Sylvia Townsend Warner
In the morning I had decided that henceforth I only cared for easy loves. It is so degrading to have to persuade people into liking one, or one's works.
Sylvia Townsend Warner
Oh, I am all for singing. If I had had children I should have hounded them into choirs & choral societies, and if they weren't good enough for that, I would have sent them out, to sing in the streets.
Sylvia Townsend Warner
Here is a kitchen improvement, in return for Peacock. For roasting or basting a chicken, render down your fat or butter with cider: about a third cider. Let it come together slowly, till the smell of cider and the smell of fat are as one. This will enliven even a frozen chicken.
Sylvia Townsend Warner
I do apologize for writing by hand - and so badly. I shall soon be like Helen Thomas, notoriously illegible. In her last letter only two words stood out plain: 'Blood pressure.' Subsequent research demonstrated that what she had actually written was 'Beloved friends.
Sylvia Townsend Warner
Wealth, if not a mere flash in the pan, compels the wealthy to become wealthier.
Sylvia Townsend Warner
To think of losing is to lose already.
Sylvia Townsend Warner
There are not enough poems in praise of bed.
Sylvia Townsend Warner
no one wants to be praised for possibilities when one has submitted performances.
Sylvia Townsend Warner
One reason why my memory decays is that I have three cats, all so loving and insistent that they play cat's-cradle with every train of thought. They drove me distracted while I was having influenza, gazing at me with large eyes and saying: O Sylvia, you are so ill, you'll soon be dead.

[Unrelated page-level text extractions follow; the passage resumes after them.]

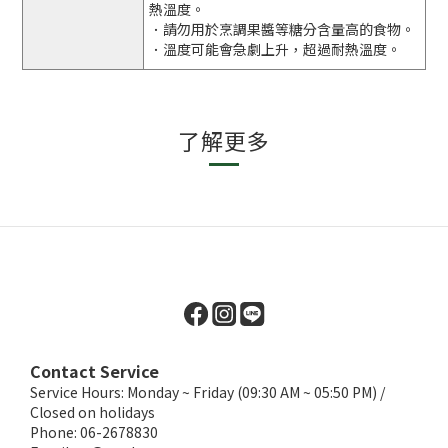
熱溫度。
．請勿用於烹調果醬等糖分含量高的食物。
．溫度可能會急劇上升，超過耐熱溫度。
了解更多
Contact Service
Service Hours: Monday ~ Friday (09:30 AM ~ 05:50 PM) /
Closed on holidays
Phone: 06-2678830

And who will feed us then? Feed us now!
Sylvia Townsend Warner
The baby romped on my lap like a short stout salmon.
Sylvia Townsend Warner
... possessiveness cannot accept it cannot even strike a fair bargain it has to confer.
Sylvia Townsend Warner
One need not write in a diary what one is to remember for ever.
Sylvia Townsend Warner
Only two things are real to me: my love and my death. In between them, I merely exist as a scatter of senses.
Sylvia Townsend Warner
Young people are careless of their virginity one day they may have it and the next not.
Sylvia Townsend Warner
Anticipation of pleasure is a pleasure in itself.
Sylvia Townsend Warner
When other helpers fail and comforts flee, when the senses decay and the mind moves in a narrower and narrower circle, when the grasshopper is a burden and the postman brings no letters, and even the Royal Family is no longer quite what it was, an obituary column stands fast.
Sylvia Townsend Warner
cooking is the most succulent of human pleasures.
Sylvia Townsend Warner
The Church has lost a great religious poet in me but I have lost an infinity of fun in the church, so the loss is even.
Sylvia Townsend Warner
Sneezes ... always sound much louder to the sneezer than to the hearers. It is an acoustical peculiarity.